In R we could obtain these predictions using the predict() function:

newpt = data.frame(Height = 175)
predict(simlog, newdata = newpt, type="response")
        1 
0.7305827 

We can also find the Height value that gives the linear boundary between the two prediction regions.

\[ \begin{align} \Pr(Y = y \mid \texttt{Height} = x) &= \dfrac{1}{1+ e^{-(\beta_0 + \beta_1 X_1 )}}\\ 0.5 &= \dfrac{1}{1+ e^{-(\beta_0 + \beta_1 X_1 )}} \\ 1 &= 0.5 + 0.5 \times e^{-(\beta_0 + \beta_1 X_1 )}\\ \frac{0.5}{0.5} &= e^{-(\beta_0 + \beta_1 X_1 )}\\ \log \left(1\right) &= {\beta_0 + \beta_1 X} \\ \implies X &= -\frac{\beta_0}{\beta_1} \end{align} \] So for Height \(> -\dfrac{ -46.7632791}{0.2729192} = 171.34\) we would predict Male.

Using multiple predictors

# Fit the logistic regression model
mlr <- glm(factor(Gender) ~ Height + WaistG + BicepG, family="binomial")
summary(mlr)

Call:
glm(formula = factor(Gender) ~ Height + WaistG + BicepG, family = "binomial")

Coefficients:
             Estimate Std. Error z value Pr(>|z|)    
(Intercept) -55.32670    5.51960 -10.024  < 2e-16 ***
Height        0.21534    0.02864   7.520 5.50e-14 ***
WaistG        0.05167    0.02891   1.787   0.0739 .  
BicepG        0.46541    0.08265   5.631 1.79e-08 ***
---
Signif. codes:  0 '***' 0.001 '**' 0.01 '*' 0.05 '.' 0.1 ' ' 1

(Dispersion parameter for binomial family taken to be 1)

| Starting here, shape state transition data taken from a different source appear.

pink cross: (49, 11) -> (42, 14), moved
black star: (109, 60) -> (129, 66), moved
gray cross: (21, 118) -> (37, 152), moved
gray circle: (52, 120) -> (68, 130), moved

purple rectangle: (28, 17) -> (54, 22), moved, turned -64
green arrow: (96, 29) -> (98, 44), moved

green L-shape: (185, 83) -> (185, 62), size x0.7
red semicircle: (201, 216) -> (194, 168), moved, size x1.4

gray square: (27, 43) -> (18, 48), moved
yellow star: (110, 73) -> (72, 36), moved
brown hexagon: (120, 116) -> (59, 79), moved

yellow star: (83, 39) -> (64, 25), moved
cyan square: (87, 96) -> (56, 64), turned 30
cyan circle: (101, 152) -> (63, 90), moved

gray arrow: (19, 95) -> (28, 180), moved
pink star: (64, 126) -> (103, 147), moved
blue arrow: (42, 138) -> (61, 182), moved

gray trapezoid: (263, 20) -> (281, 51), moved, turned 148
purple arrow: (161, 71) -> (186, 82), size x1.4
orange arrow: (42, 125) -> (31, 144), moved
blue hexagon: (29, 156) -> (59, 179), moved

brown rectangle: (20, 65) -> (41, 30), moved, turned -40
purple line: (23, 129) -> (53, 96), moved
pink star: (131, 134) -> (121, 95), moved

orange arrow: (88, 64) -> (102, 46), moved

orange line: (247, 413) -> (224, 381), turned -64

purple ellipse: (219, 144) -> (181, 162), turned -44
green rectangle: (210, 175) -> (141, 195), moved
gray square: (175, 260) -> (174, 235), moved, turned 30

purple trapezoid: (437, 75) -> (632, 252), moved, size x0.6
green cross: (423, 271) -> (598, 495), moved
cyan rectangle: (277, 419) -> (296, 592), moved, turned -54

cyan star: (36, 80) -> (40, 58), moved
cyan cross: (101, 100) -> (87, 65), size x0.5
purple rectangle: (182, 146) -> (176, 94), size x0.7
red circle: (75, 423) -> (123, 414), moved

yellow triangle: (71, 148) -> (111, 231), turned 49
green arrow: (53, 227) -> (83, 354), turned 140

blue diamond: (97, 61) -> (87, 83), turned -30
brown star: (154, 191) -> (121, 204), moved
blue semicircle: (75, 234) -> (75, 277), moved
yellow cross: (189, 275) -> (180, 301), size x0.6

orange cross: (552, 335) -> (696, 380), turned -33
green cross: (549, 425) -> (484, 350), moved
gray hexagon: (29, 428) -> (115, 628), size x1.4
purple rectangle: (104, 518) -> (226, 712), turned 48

    Null deviance: 702.52  on 506  degrees of freedom
Residual deviance: 232.90  on 503  degrees of freedom
AIC: 240.9

Number of Fisher Scoring iterations: 6

In this case, larger predictor values would result in higher probabilities that the observation is male.

Similar extensions/discussion as said in linear regression. See Midterm 2 Review

Discriminant Analysis

Discriminant Analysis is a statistical technique used for classification tasks, where the goal is to assign observations to predefined groups (or classes) based on their features. It models the relationship between the predictor variables (features) and the categorical outcome variable (class labels) by estimating probabilities of class membership.

Linear Discriminant Analysis (LDA):

  • Model: Assumes that the features are normally distributed and have a common covariance matrix for all classes. LDA seeks a linear combination of features that best separates multiple classes.
  • Objective: Maximizes the between-class variance relative to the within-class variance.
  • Use Cases: Effective when the classes have similar covariance matrices and features are normally distributed.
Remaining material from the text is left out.